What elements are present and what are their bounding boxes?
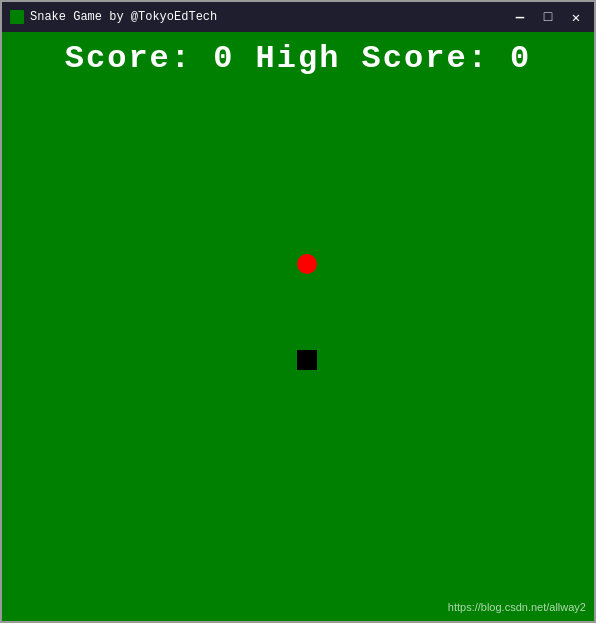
snake-icon	[10, 10, 24, 24]
maximize-button[interactable]: □	[538, 7, 558, 27]
title-bar-left: Snake Game by @TokyoEdTech	[10, 10, 217, 24]
snake-head	[297, 350, 317, 370]
title-bar: Snake Game by @TokyoEdTech — □ ✕	[2, 2, 594, 32]
score-bar: Score: 0 High Score: 0	[2, 32, 594, 85]
title-bar-controls: — □ ✕	[510, 7, 586, 27]
minimize-button[interactable]: —	[510, 7, 530, 27]
close-button[interactable]: ✕	[566, 7, 586, 27]
window-title: Snake Game by @TokyoEdTech	[30, 10, 217, 24]
game-area[interactable]: Score: 0 High Score: 0 https://blog.csdn…	[2, 32, 594, 621]
score-display: Score: 0 High Score: 0	[65, 40, 531, 77]
food-item	[297, 254, 317, 274]
window: Snake Game by @TokyoEdTech — □ ✕ Score: …	[0, 0, 596, 623]
watermark: https://blog.csdn.net/allway2	[448, 601, 586, 613]
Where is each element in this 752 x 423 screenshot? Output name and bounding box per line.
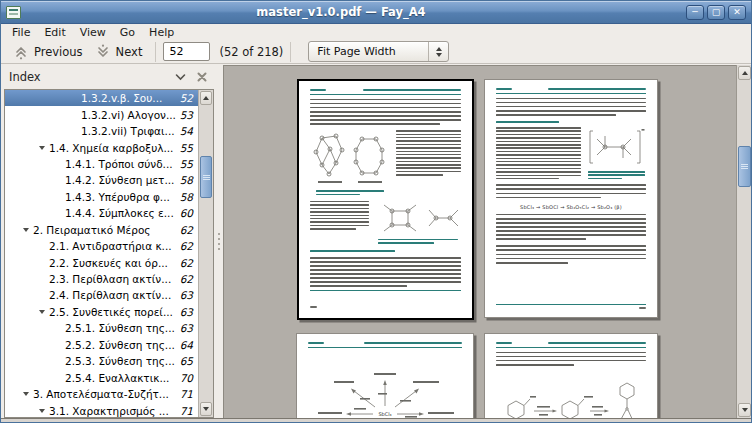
sidebar-close-icon[interactable] xyxy=(197,72,207,82)
scrollbar-thumb[interactable] xyxy=(200,156,212,198)
toc-item-label: 1.3.2.v.β. Σου... xyxy=(81,92,162,104)
text-block xyxy=(396,130,461,176)
toc-item[interactable]: 1.4.1. Τρόποι σύνδ...55 xyxy=(5,156,198,172)
scroll-up-button[interactable] xyxy=(738,66,751,80)
header-rule xyxy=(496,93,646,94)
toc-item-label: 2.1. Αντιδραστήρια κ... xyxy=(49,240,172,252)
toc-item[interactable]: 2.1. Αντιδραστήρια κ...62 xyxy=(5,238,198,254)
toc-item[interactable]: 2.3. Περίθλαση ακτίν...62 xyxy=(5,271,198,287)
zoom-mode-value: Fit Page Width xyxy=(309,42,428,61)
toc-item[interactable]: 2.5.4. Εναλλακτικ...70 xyxy=(5,369,198,385)
text-block xyxy=(496,214,646,243)
page-thumbnail-55[interactable] xyxy=(484,333,658,418)
page-header xyxy=(496,342,646,344)
page-footer xyxy=(496,304,646,309)
toc-item-page: 54 xyxy=(180,125,198,137)
expander-icon[interactable] xyxy=(35,310,49,314)
scroll-down-button[interactable] xyxy=(738,403,751,417)
reaction-scheme-triphenyl xyxy=(496,374,648,418)
previous-button[interactable]: Previous xyxy=(7,43,89,61)
figure-caption xyxy=(378,239,457,246)
toc-item-page: 70 xyxy=(180,372,198,384)
toc-item[interactable]: 2. Πειραματικό Μέρος62 xyxy=(5,222,198,238)
toc-item[interactable]: 2.5. Συνθετικές πορεί...63 xyxy=(5,304,198,320)
chevron-down-icon[interactable] xyxy=(174,72,187,82)
toc-item[interactable]: 3.1. Χαρακτηρισμός ...71 xyxy=(5,402,198,417)
toc-item-page: 71 xyxy=(180,405,198,417)
expander-icon[interactable] xyxy=(35,146,49,150)
toc-item[interactable]: 2.2. Συσκευές και όρ...62 xyxy=(5,254,198,270)
double-chevron-down-icon xyxy=(95,44,111,60)
close-button[interactable]: ✕ xyxy=(728,5,746,20)
updown-spinner-icon xyxy=(428,42,448,61)
page-number-input[interactable] xyxy=(163,42,210,61)
toc-item-page: 63 xyxy=(180,289,198,301)
toc-item[interactable]: 2.5.1. Σύνθεση της...63 xyxy=(5,320,198,336)
main-scrollbar[interactable] xyxy=(736,65,752,418)
zoom-mode-select[interactable]: Fit Page Width xyxy=(308,41,449,62)
section-heading xyxy=(496,121,646,125)
pane-splitter[interactable] xyxy=(214,65,223,418)
toc-item[interactable]: 1.3.2.v.β. Σου...52 xyxy=(5,90,198,106)
toc-item[interactable]: 2.5.3. Σύνθεση της...65 xyxy=(5,353,198,369)
next-button[interactable]: Next xyxy=(89,43,149,61)
toc-item[interactable]: 1.4. Χημεία καρβοξυλ...55 xyxy=(5,139,198,155)
expander-icon[interactable] xyxy=(19,228,33,232)
maximize-button[interactable]: ▢ xyxy=(707,5,725,20)
previous-label: Previous xyxy=(34,45,83,59)
scroll-down-button[interactable] xyxy=(200,402,212,416)
toc-item-label: 2.5.2. Σύνθεση της... xyxy=(65,339,175,351)
sidebar-title: Index xyxy=(9,70,41,84)
text-block xyxy=(496,352,646,368)
toc-item[interactable]: 1.4.3. Υπέρυθρα φ...58 xyxy=(5,189,198,205)
menu-edit[interactable]: Edit xyxy=(37,25,72,40)
toc-item[interactable]: 1.4.4. Σύμπλοκες ε...60 xyxy=(5,205,198,221)
expander-icon[interactable] xyxy=(35,409,49,413)
page-thumbnail-54[interactable]: SbCl₃ xyxy=(296,333,474,418)
text-block xyxy=(310,257,461,290)
toc-item[interactable]: 1.4.2. Σύνθεση μετ...58 xyxy=(5,172,198,188)
text-block xyxy=(496,98,646,118)
toc-item[interactable]: 2.4. Περίθλαση ακτίν...63 xyxy=(5,287,198,303)
text-block xyxy=(310,99,461,128)
toc-item[interactable]: 1.3.2.vi) Αλογον...53 xyxy=(5,106,198,122)
toc-item-label: 2.5. Συνθετικές πορεί... xyxy=(49,306,173,318)
toc-item-page: 64 xyxy=(180,339,198,351)
figure-caption xyxy=(316,190,383,197)
header-rule xyxy=(496,347,646,348)
menu-view[interactable]: View xyxy=(73,25,113,40)
toc-item-page: 65 xyxy=(180,355,198,367)
menu-help[interactable]: Help xyxy=(142,25,181,40)
toc-item-page: 55 xyxy=(180,142,198,154)
figure-caption xyxy=(588,171,644,181)
toc-item-page: 63 xyxy=(180,322,198,334)
toolbar-separator xyxy=(155,42,156,62)
page-thumbnail-52[interactable] xyxy=(297,79,474,320)
scroll-up-button[interactable] xyxy=(200,91,212,105)
equation-text: SbCl₃ → SbOCl → Sb₄O₅Cl₂ → Sb₂O₃ (β) xyxy=(496,204,646,210)
expander-icon[interactable] xyxy=(19,392,33,396)
page-header xyxy=(310,89,461,91)
toc-item[interactable]: 2.5.2. Σύνθεση της...64 xyxy=(5,337,198,353)
toc-item-label: 2.5.4. Εναλλακτικ... xyxy=(65,372,169,384)
document-canvas[interactable]: SbCl₃ → SbOCl → Sb₄O₅Cl₂ → Sb₂O₃ (β) SbC… xyxy=(223,65,736,418)
page-footer xyxy=(310,290,461,312)
molecule-diagram-hydroxides xyxy=(374,201,462,237)
toc-item-page: 52 xyxy=(180,92,198,104)
scheme-center-label: SbCl₃ xyxy=(378,411,391,417)
toc-item-page: 62 xyxy=(180,273,198,285)
toc-item[interactable]: 3. Αποτελέσματα-Συζήτ...71 xyxy=(5,386,198,402)
scrollbar-thumb[interactable] xyxy=(738,146,751,187)
page-thumbnail-53[interactable]: SbCl₃ → SbOCl → Sb₄O₅Cl₂ → Sb₂O₃ (β) xyxy=(484,79,658,318)
menu-file[interactable]: File xyxy=(5,25,37,40)
sidebar-scrollbar[interactable] xyxy=(198,90,213,417)
toc-item-page: 55 xyxy=(180,158,198,170)
toc-item-page: 62 xyxy=(180,224,198,236)
page-count-label: (52 of 218) xyxy=(219,45,283,59)
minimize-button[interactable]: ─ xyxy=(686,5,704,20)
toc-item[interactable]: 1.3.2.vii) Τριφαι...54 xyxy=(5,123,198,139)
menu-go[interactable]: Go xyxy=(113,25,142,40)
app-icon xyxy=(6,6,21,19)
text-block xyxy=(496,184,646,200)
next-label: Next xyxy=(116,45,143,59)
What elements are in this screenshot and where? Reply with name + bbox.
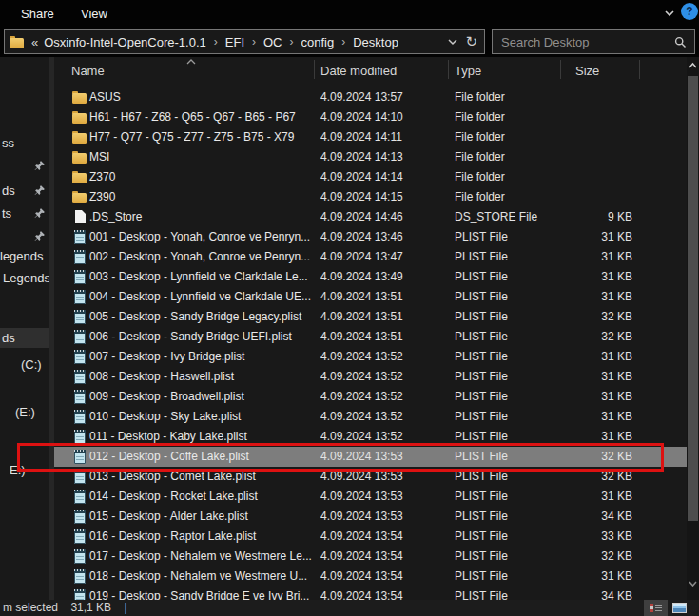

Task to complete:
Your answer must be a copy of every line in the data above that holds the string "scrollbar".

Exercise output:
scrollbar-thumb[interactable] xyxy=(200,156,212,198)
main-scrollbar[interactable] xyxy=(736,65,752,418)
scrollbar-thumb[interactable] xyxy=(738,146,751,187)
sidebar-scrollbar[interactable] xyxy=(198,90,213,417)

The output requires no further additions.